Stefano, odwiedziłeś Polskę w trakcie sezonu ligowego. Jak się czujesz w nowym klubie? Jest to dla Ciebie powrót do ojczyzny, po sezonie spędzonym za granicą.
Po pierwsze bardzo dobrze jest być w domu i mieć więcej możliwości do spotkań z rodziną, nawet jeśli kalendarz jest bardzo napięty. Pracując w takim klubie (Numia Vero Volley Milano – przyp. red.) mamy do wypełnienia zobowiązania, dlatego trenujemy i przygotowujemy się do walki we wszystkich rozgrywkach, w jakich bierzemy udział. Mamy przed sobą pięć głównych wyzwań, licząc łącznie zmagania krajowe i międzynarodowe. To jest to co lubię i co sprawia, że praca w klubie takim, jak ten jest dla mnie ekscytująca. W tym momencie czuję się dobrze, choć mieliśmy parę problemów, z którymi musieliśmy sobie poradzić. Jestem jednak zadowolony z tego jak pracujemy jako grupa i ze współpracy z moim sztabem i czuję, że dokonałem właściwego wyboru.
Czy udaje Ci się śledzić poczynania naszych kadrowiczek? Największa część zdecydowała się pozostać w polskiej lidze, choć mamy także dziewczyny w Turcji i we Włoszech.

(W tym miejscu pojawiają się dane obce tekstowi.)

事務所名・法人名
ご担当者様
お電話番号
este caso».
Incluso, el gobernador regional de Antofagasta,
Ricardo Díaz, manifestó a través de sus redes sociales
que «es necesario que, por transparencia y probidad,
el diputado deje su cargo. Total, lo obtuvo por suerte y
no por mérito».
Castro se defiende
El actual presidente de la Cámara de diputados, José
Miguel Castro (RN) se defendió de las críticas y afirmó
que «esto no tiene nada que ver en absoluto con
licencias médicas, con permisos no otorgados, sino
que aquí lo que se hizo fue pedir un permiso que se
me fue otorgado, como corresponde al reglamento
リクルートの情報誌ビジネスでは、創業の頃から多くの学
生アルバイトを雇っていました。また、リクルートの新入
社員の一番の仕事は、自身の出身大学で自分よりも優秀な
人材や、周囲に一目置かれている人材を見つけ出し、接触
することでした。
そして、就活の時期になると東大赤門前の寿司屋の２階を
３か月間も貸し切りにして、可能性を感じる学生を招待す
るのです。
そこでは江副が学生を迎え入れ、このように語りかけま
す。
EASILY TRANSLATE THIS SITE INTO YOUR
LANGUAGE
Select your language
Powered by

Tak, oczywiście. Nie zawsze jednak mam możliwość obejrzenia meczów w całości, ale fakt, że razem ze mną w klubie pracuje Kacper (Duda, statystyk reprezentacji Polski – przyp. red.), daje nam możliwość codziennego dzielenia się statystykami czy ogólnej wymiany informacji. Dzięki temu możemy poruszać nie tylko tematy klubowe, ale także kwestie kadrowe i śledzić to, co się dzieje w innych ligach, z naturalnym wyszczególnieniem występów naszych kadrowiczek. W zeszłym sezonie miałem podobną sytuację, gdzie w Stambule pracowałem z Krystianem Pachlińskim i Bartkiem Groffikiem (w Fenerbahce Opet Stambuł; trener-asystent i trener przygotowania motorycznego – przyp. red.). Wraz z członkami mojego sztabu śledzę więc uważnie poczynania naszych dziewczyn, dzielimy się swoimi spostrzeżeniami i uwagami. Jestem bardzo zadowolony z tego w jaki sposób możemy kontrolować rozwój ich gry.

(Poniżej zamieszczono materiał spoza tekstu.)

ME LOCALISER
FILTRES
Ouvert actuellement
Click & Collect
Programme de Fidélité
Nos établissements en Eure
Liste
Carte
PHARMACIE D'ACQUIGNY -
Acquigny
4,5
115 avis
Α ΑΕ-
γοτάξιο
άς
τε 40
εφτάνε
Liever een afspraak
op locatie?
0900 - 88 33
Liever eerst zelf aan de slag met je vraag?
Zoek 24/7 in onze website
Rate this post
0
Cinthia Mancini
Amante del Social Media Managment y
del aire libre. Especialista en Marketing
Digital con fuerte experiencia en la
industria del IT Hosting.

Polska jest teraz Twoim drugim domem, więc bardzo cieszymy się, że jesteś tutaj z nami. Powiedz co było głównym celem Twojej wizyty?
Przede wszystkim chciałem spotkać się z członkami sztabu, ponieważ musimy zamknąć poprzedni cykl szkoleniowy. Zgromadziliśmy nasze doświadczenia i podsumowaliśmy wszystko, co zrobiliśmy w ciągu ostatnich trzech lat. Dzisiejsze spotkanie, to kontynuacja tego, co już zrobiłem parę tygodni temu, kiedy spotkaliśmy się we Włoszech z Sebastianem, Hubertem i Szymonem (Świderskim, Tomaszewskim i Szlendakiem; prezesem PZPS, dyrektorem seniorskich kadr narodowych i kierownikiem reprezentacji kobiet – przyp. red). Już wtedy zaczęliśmy wskazywać punkty, na których powinniśmy się skupić myśląc o przyszłości nasze kadry. Dzięki takim spotkaniom udaje się tworzyć bazę doświadczeń pod dalsze wspólne projekty.